The artwork selected for this exhibition will reflect the artist’s effort to explore, through a combination of independent research and collaboration with scientific experts, the basic biology of their selected animal or animals, its urban ecology, and the many ways it interacts with humans. Check out our Urban Wildlife Google Drive folder for scientific references made available to participating artists. Scientific advisors will be available to facilitate collaboration.
A partial list of urban wildlife species in North America includes bats, bees, coyotes, deer, elk, foxes, moose, peregrine falcons, raccoons, and red-tailed hawks. In other parts of the world, the choices will differ. Elephants are considered urban in many parts of Africa and Asia, for example. The term “urban wildlife” is a paradoxical one in many ways; exploring it may yield more questions than answers.
Consider taking one of our three workshops on the topic for practice combining art and science, as well as for inspiration, and fun!

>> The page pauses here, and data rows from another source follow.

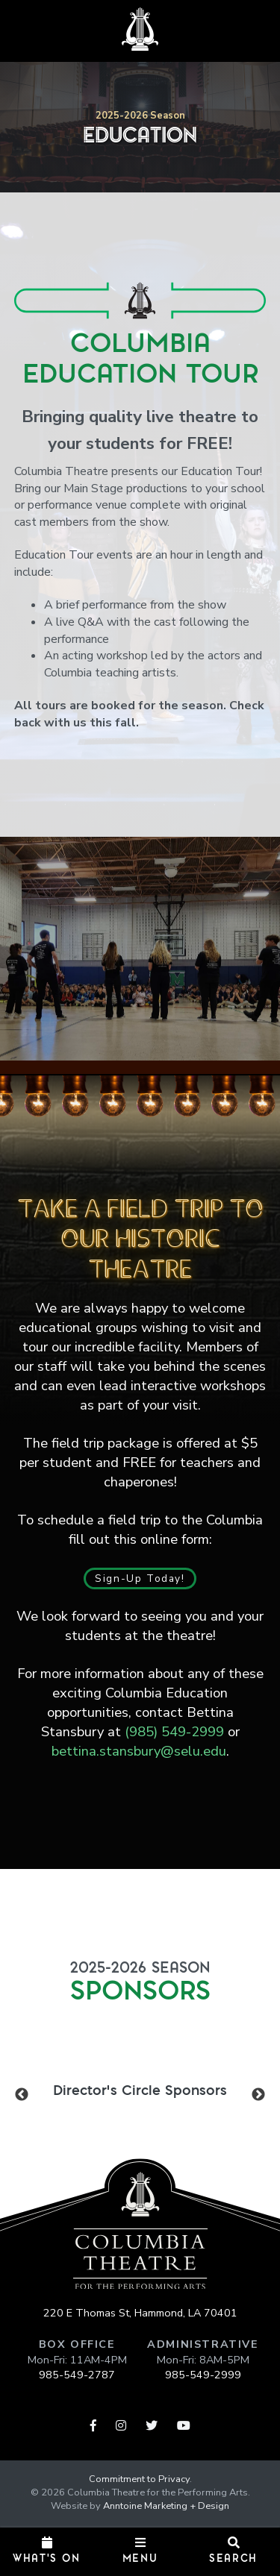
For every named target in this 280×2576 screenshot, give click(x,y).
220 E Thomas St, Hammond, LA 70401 (140, 2312)
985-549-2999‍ (203, 2374)
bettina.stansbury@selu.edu (139, 1750)
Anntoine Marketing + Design (166, 2506)
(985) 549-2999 (174, 1731)
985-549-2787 (77, 2374)
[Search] (233, 2552)
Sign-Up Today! (139, 1578)
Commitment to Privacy (139, 2479)
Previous (21, 2094)
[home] (140, 29)
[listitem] (140, 2089)
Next (258, 2094)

Click here to register for a workshop.
Consider the following themes: Time—how the urban environment changes as species leave an area, or return to it and reconstruct their environments; Space—how to define an urban ecosystem which can be as tiny as a puddle or as large as Los Angeles; Displacement—how people and urban wild animals displace each other depending on the circumstance; Visibility/Invisibility—how many urban animals are rarely seen or heard and how those we do see are moving or feeding; Rhythms—when and where urban animals breed, give birth, sleep, or die in the city; Health—how pollution (noise, light, soil, water, air) negatively affects humans and wild animals living in urban areas.